(Stored data entries)

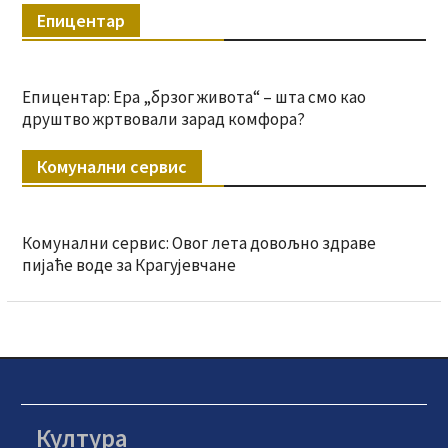
Епицентар
Епицентар: Ера „брзог живота“ – шта смо као
друштво жртвовали зарад комфора?
Комунални сервис
Комунални сервис: Овог лета довољно здраве
пијаће воде за Крагујевчане
Култура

*WORK TO BE COMPLETED*:
A faithful, complete copy of the entries is required, without the pictures.

*EXERCISE RESULT*:
Епицентар
Епицентар: Ера „брзог живота“ – шта смо као
друштво жртвовали зарад комфора?
Комунални сервис
Комунални сервис: Овог лета довољно здраве
пијаће воде за Крагујевчане
Култура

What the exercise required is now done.